Task statement
Across all the entries, how many lines hold "will"? Answer with that number and nothing else.

───── Records shown ─────

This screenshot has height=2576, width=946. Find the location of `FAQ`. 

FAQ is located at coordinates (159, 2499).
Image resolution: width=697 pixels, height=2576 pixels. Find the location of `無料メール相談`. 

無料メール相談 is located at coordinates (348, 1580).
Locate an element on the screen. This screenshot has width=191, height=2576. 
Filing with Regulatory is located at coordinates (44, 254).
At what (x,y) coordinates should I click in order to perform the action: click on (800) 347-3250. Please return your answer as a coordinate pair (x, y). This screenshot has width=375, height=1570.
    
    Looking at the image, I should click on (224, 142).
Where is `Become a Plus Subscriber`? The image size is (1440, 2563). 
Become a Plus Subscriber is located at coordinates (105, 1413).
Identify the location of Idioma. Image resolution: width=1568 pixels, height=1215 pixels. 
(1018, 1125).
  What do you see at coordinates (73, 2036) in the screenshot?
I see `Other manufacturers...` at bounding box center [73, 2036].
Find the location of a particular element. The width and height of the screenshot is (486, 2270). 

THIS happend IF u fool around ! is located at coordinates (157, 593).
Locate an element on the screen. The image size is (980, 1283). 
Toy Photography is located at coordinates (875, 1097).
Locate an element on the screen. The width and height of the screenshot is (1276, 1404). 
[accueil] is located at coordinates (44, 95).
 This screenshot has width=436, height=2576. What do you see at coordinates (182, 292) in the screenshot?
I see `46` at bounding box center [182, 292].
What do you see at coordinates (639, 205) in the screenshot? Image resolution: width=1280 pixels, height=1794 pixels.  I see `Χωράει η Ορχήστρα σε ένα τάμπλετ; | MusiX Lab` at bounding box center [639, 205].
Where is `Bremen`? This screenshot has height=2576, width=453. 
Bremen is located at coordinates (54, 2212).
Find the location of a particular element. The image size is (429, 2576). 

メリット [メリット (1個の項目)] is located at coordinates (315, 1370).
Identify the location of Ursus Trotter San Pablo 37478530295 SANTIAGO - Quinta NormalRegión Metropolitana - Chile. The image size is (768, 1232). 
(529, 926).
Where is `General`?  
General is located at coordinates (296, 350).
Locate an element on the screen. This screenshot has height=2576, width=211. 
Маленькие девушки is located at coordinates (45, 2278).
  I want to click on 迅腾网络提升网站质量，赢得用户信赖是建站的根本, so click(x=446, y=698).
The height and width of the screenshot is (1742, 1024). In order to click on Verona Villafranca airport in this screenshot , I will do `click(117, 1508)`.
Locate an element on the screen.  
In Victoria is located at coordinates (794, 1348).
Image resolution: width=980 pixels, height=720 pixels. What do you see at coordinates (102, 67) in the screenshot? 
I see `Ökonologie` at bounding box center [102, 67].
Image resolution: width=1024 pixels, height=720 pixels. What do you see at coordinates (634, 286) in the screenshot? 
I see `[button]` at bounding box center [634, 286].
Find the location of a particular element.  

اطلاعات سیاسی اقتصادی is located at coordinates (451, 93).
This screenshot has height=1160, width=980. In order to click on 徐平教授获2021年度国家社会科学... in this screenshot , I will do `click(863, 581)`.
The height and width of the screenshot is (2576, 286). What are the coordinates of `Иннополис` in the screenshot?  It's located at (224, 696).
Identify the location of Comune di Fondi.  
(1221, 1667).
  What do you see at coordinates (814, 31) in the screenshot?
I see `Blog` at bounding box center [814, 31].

─────

Exercise response
2